__Task to carry out__.
Go line by line through the entries below and copy those containing the string "ʻana".

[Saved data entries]
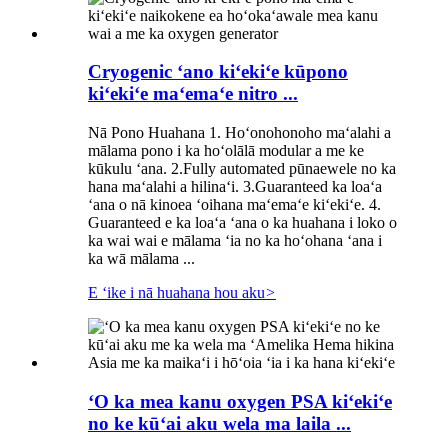
Cryogenic ʻano kiʻekiʻe kūpono
kiʻekiʻe maʻemaʻe nitro ...
Nā Pono Huahana 1. Hoʻonohonoho maʻalahi a
mālama pono i ka hoʻolālā modular a me ke
kūkulu ʻana. 2.Fully automated pūnaewele no ka
hana maʻalahi a hilinaʻi. 3.Guaranteed ka loaʻa
ʻana o nā kinoea ʻoihana maʻemaʻe kiʻekiʻe. 4.
Guaranteed e ka loaʻa ʻana o ka huahana i loko o
ka wai wai e mālama ʻia no ka hoʻohana ʻana i
ka wā mālama ...
E ʻike i nā huahana hou aku
>
ʻO ka mea kanu oxygen PSA kiʻekiʻe
no ke kūʻai aku wela ma laila ...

__Answer area__.
kūkulu ʻana. 2.Fully automated pūnaewele no ka
ʻana o nā kinoea ʻoihana maʻemaʻe kiʻekiʻe. 4.
Guaranteed e ka loaʻa ʻana o ka huahana i loko o
ka wai wai e mālama ʻia no ka hoʻohana ʻana i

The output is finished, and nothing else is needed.